Во лбу ее разгорался слабый, тусклый свет. Растекался по перепачканной в крови и пыли коже.
Кто-то сбоку восхищенно воскликнул:
— Печать Иерехиля! Печать Творца! Благословение вечной жизнью!
Райан обессиленно осел, разжимая хватку. Обреченно смотрел, как его любимая женщина, оскальзываясь и спотыкаясь, бежит навстречу неминуемой смерти. Как падает на и без того содранные колени, врываясь с диким криком в яркое, ослепляющее пламя. Обнимает огромные плечи погибающего мужа, вжимается в него…
Айю драло на куски, пекло, выжигало.

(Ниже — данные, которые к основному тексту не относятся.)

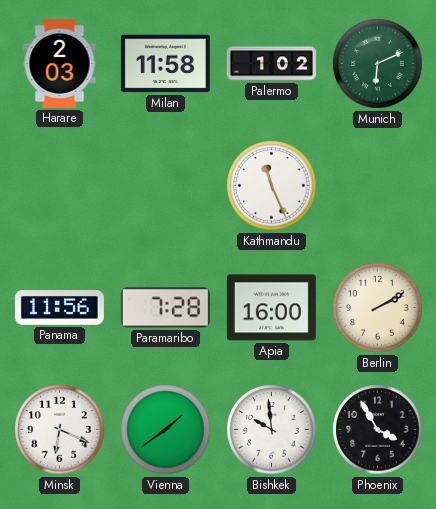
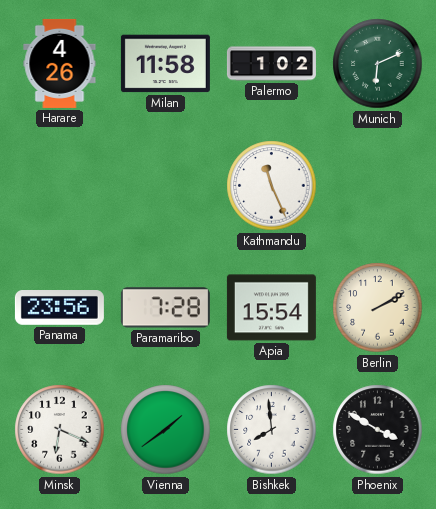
Harare: 2:03 -> 4:26
Panama: 11:56 -> 23:56
Apia: 16:00 -> 15:54
Bishkek: 9:59 -> 7:59
Phoenix: 3:55 -> 3:50
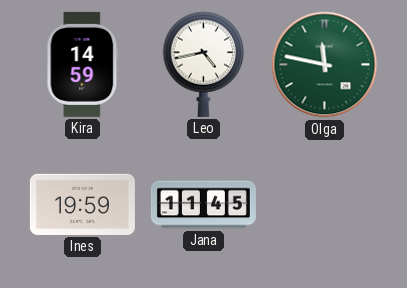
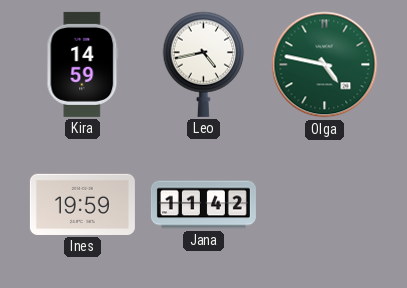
Olga: 11:47 -> 4:47
Jana: 11:45 -> 11:42
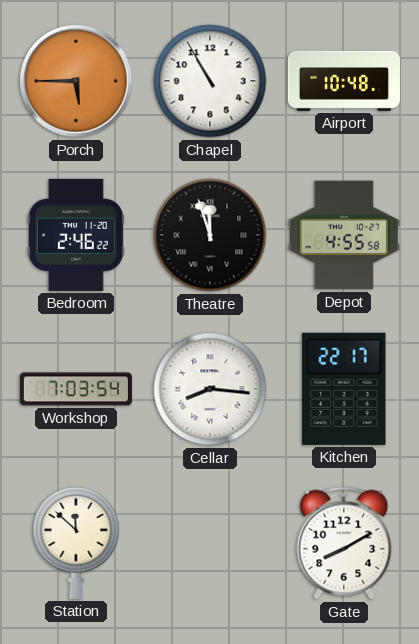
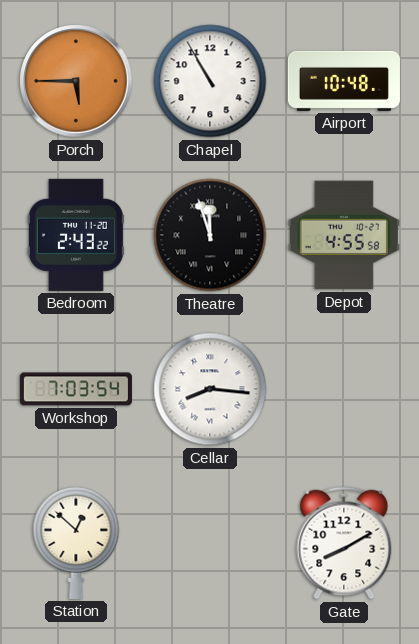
Bedroom: 2:46 -> 2:43
Kitchen: 22:17 -> none
Station: 11:52 -> 12:52
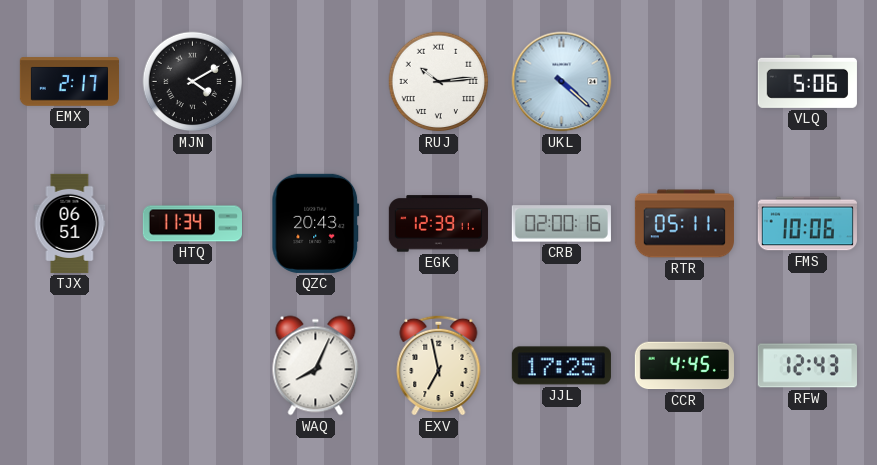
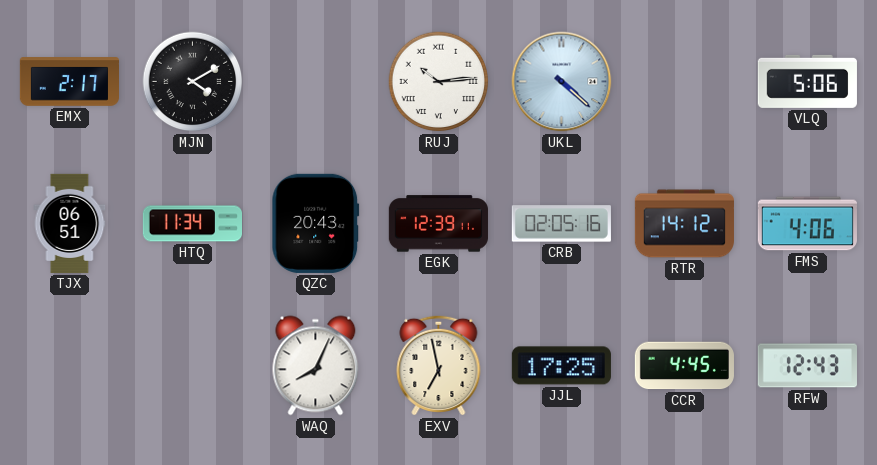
CRB: 02:00 -> 02:05
RTR: 05:11 -> 14:12
FMS: 10:06 -> 4:06
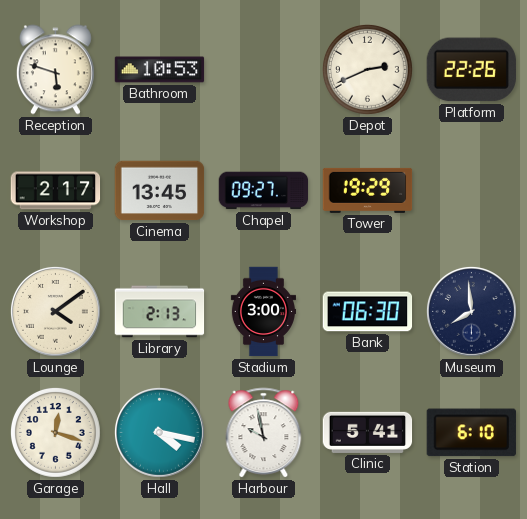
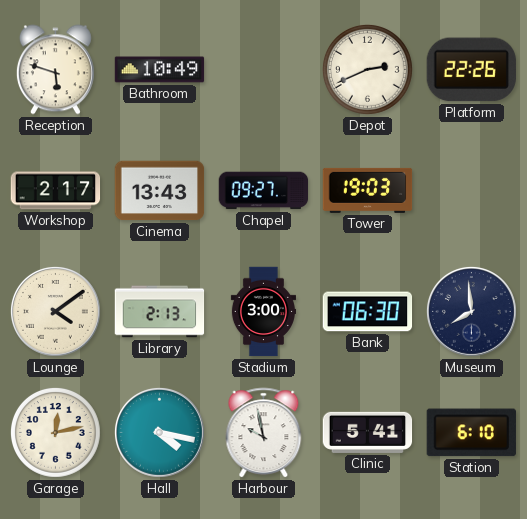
Bathroom: 10:53 -> 10:49
Cinema: 13:45 -> 13:43
Tower: 19:29 -> 19:03
Garage: 12:18 -> 12:13
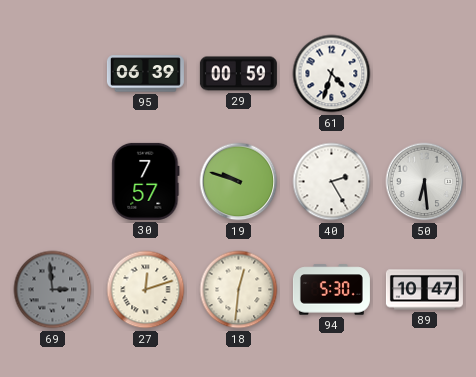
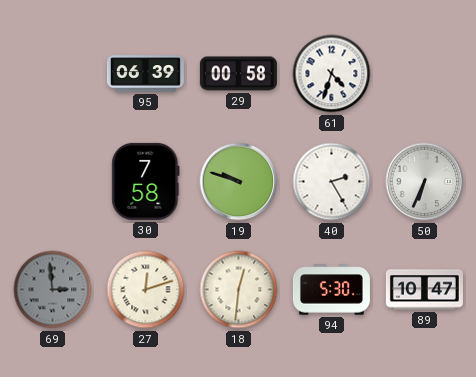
29: 00:59 -> 00:58
30: 7:57 -> 7:58
50: 6:29 -> 6:34
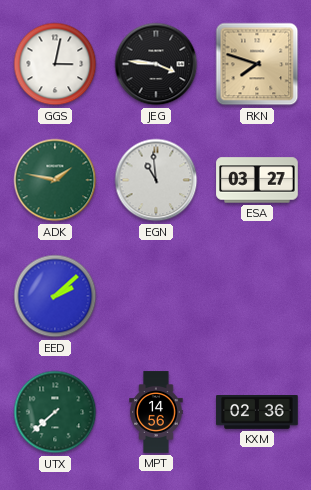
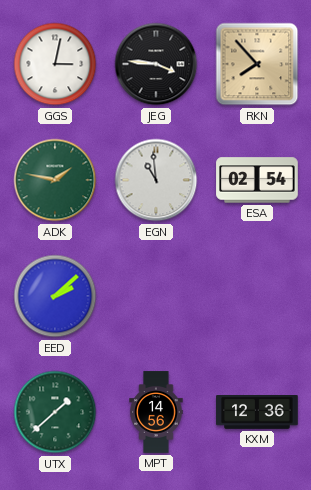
RKN: 7:48 -> 7:53
ESA: 03:27 -> 02:54
UTX: 7:38 -> 1:38
KXM: 02:36 -> 12:36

Но несчастная упорно оставалась на месте, продолжала обнимать своего господина. Горела вместе с ним. Прижимала к себе его тяжелую голову.
— Нир, родной! Остановись! Остановись. Все закончилось. Мой любимый. Мой хороший. Все закончилось. Остановись. Пожалуйста…
Ассур обмяк, опираясь на нее, простонал жалобно в плечо. Айя почувствовала на коже горячую влагу. Прижала его к себе сильнее, крепче, желая забрать всю боль себе. Зарылась пальцами в шевелящихся, словно бы живых волосах. Выгнулась от муки, глотая вскрик.
— Я с тобой, — шептала в его шею, — чтобы ты ни выбрал — жизнь или смерть. Я с тобой!
— Айя, — тихий, едва уловимый шепот. И голос словно не его. — Айя…
Яркая вспышка и свет для них померк.